Today is April 20. In case you missed it or are too high to remember (if you did check out this, and this, and this), it's National Pot Smoking Day, or Weed Day, or Bill of Rights for Stoners Day. The point is there's a lot of emphasis on the pot today. That's a lot peer pressure.

And being the responsible corporate citizens that we are here at New Times, we don't want you to be unduly swayed by some of the coverage we are dedicating to everything Mary Jane. Remember, drugs are bad. Or at least that's what PSA's have been saying for years. But, really, can you honestly trust Pee-wee Herman (you'll see what we mean). So sit back and enjoy some of these gems. Not for nothing, but they're probably better if you spark up to watch. As they say, the more you know...

5. Daddy's a Pot Head

Here's a classic from the late 1980s. Though acting is sometimes an afterthought in PSAs we think dad's expression after being told he is responsible for his dope fiend son's actions is Oscar worthy.

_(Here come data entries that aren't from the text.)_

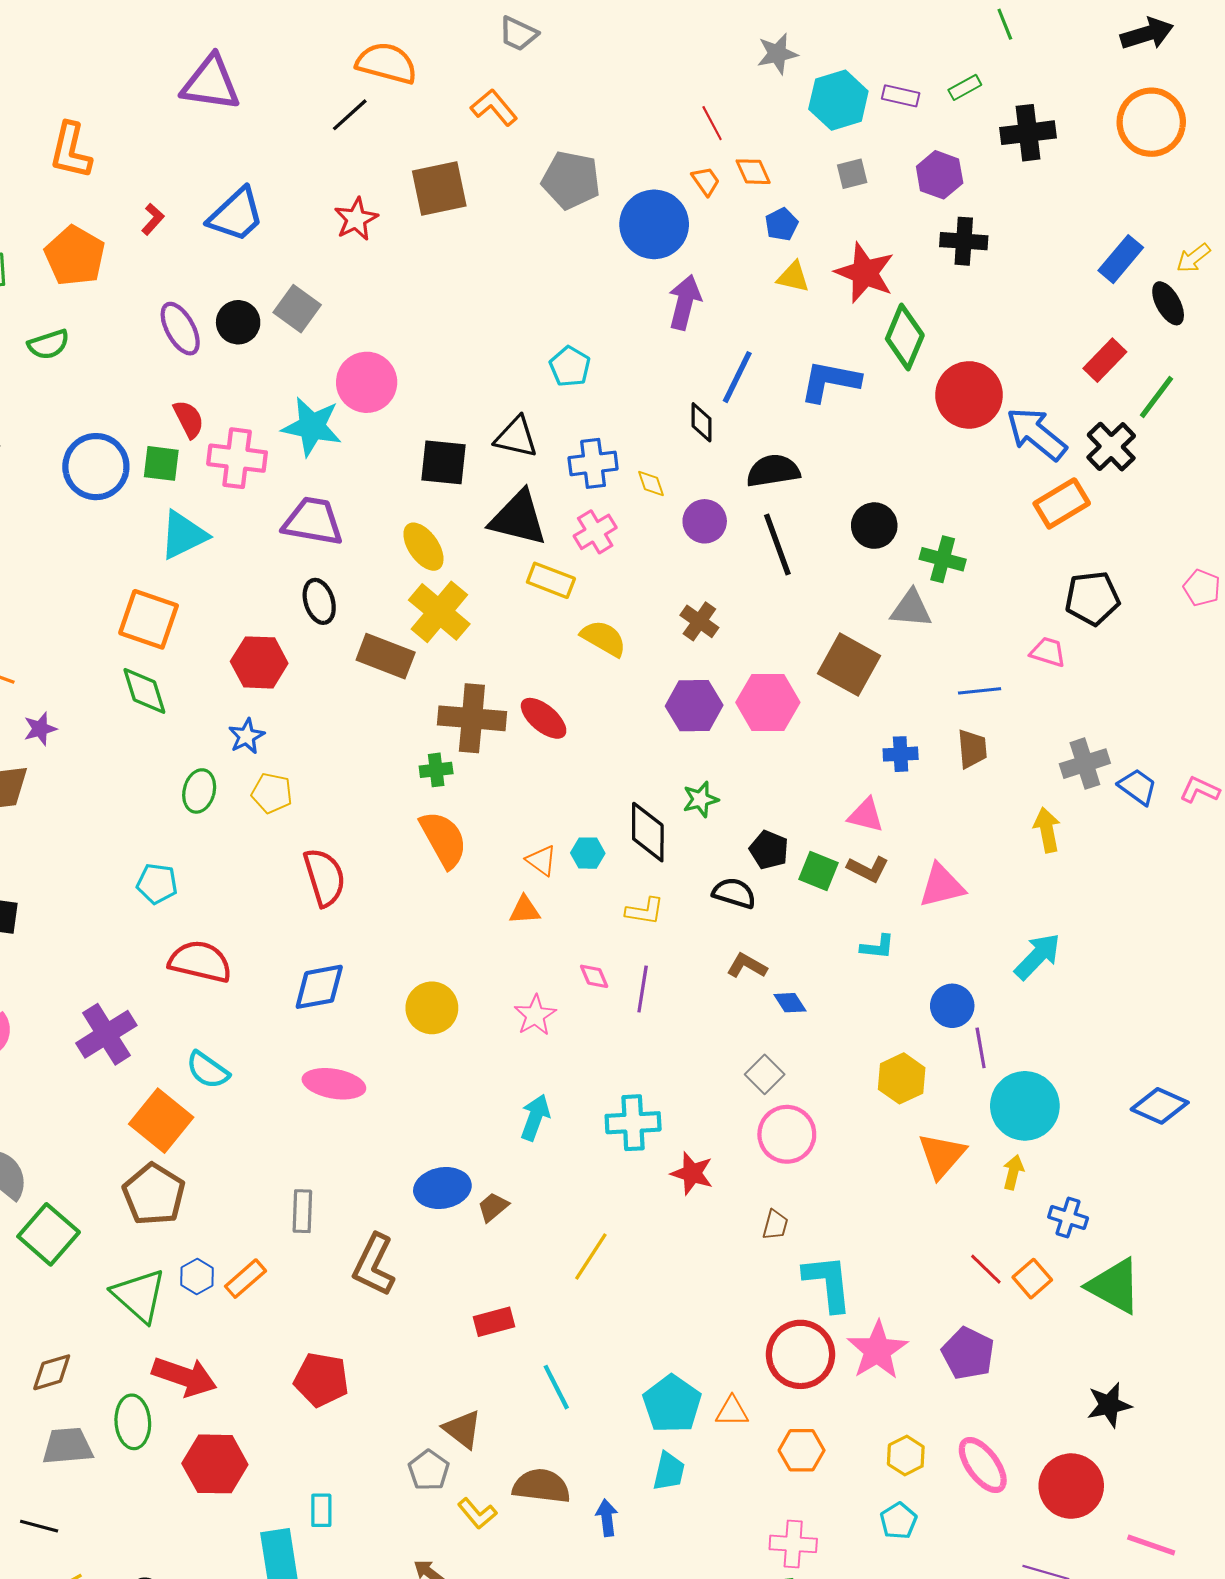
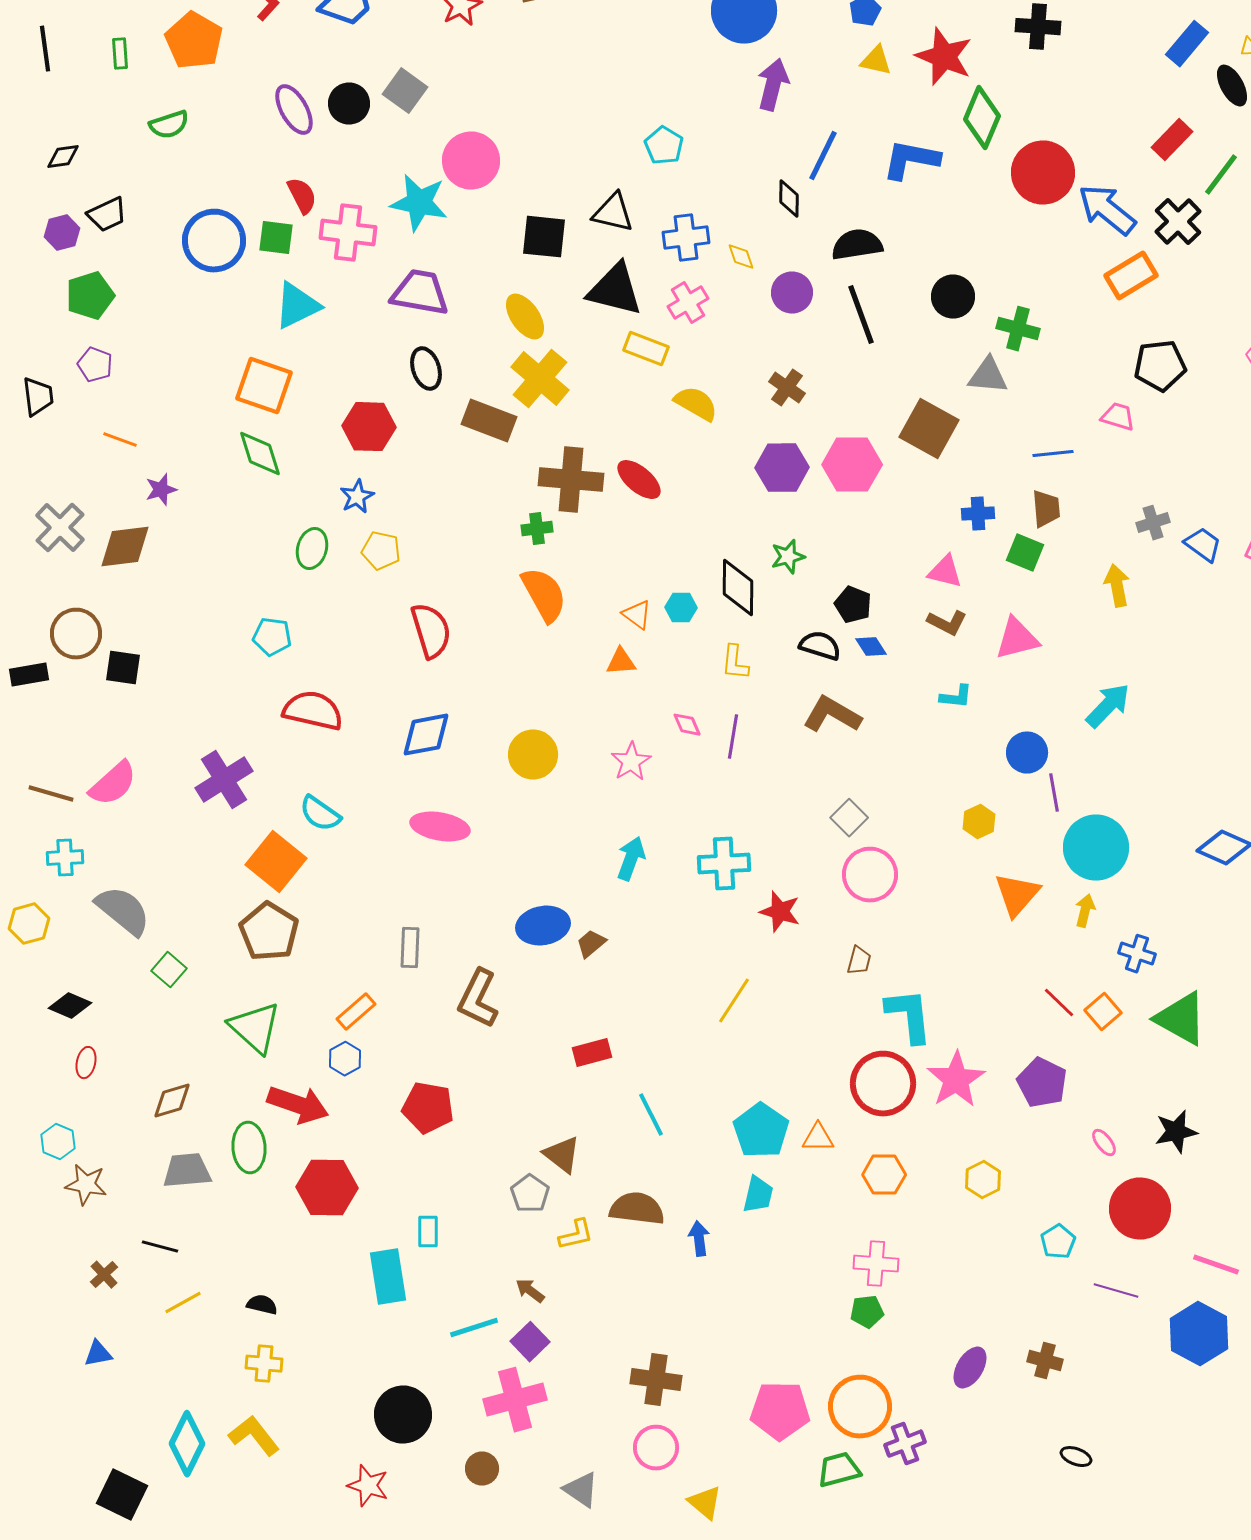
gray cross: (1085, 764) -> (1153, 523), size x0.7
green square: (818, 871) -> (1025, 553), moved
yellow L-shape: (645, 911) -> (735, 663), turned 87
brown L-shape: (747, 966) -> (832, 715), size x1.5
blue diamond: (790, 1003) -> (871, 647), moved
yellow hexagon: (902, 1078) -> (979, 822), size x0.7
green square: (49, 1234) -> (169, 970), size x0.6
yellow line: (591, 1256) -> (734, 1001), moved
blue hexagon: (197, 1276) -> (345, 1059), moved
pink ellipse: (983, 1465) -> (1104, 1143), moved, size x0.5
yellow L-shape: (477, 1513) -> (576, 1235), turned -63
cyan pentagon: (898, 1521) -> (1058, 1242), moved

4. Your Brain on Drugs -- Anyone Got the Munchies

Your brain on drugs is looking really tasty right now. Add some cheese, maybe a little Tabasco and your night of wild pot smoking just got even better.

3.5 Pee-wee Shows His Crack

Remember Pee-wee? How can you forget him after this doozie. Yeah, yeah, we know this is for crack cocaine but it had to be included. Did you see how serious Pee-wee is? Uh, was this before or after he was caught playing handball in a movie theater?

3. Rover Against Stoners

Some people get really paranoid when they smoke pot. But can you really blame them? How would you feel if you're freaking dog gave you a guilt trip every time you took a hit.

2. Smoking Pot Makes You Gay

Okay, so maybe this video isn't really a PSA, but it's pretty good. More than a condemnation of marijuana, we think its a statement on whether one sees the glass half full or half empty. Make sure you watch it all the way through.

1. Why Squares Start Smoking

Granted this is the '80s, but there is still no excuse for this song and those outfits. If the choice was between lighting up or joining these squares, well, there really wasn't any choice at all. Go ahead. Light up that blunt.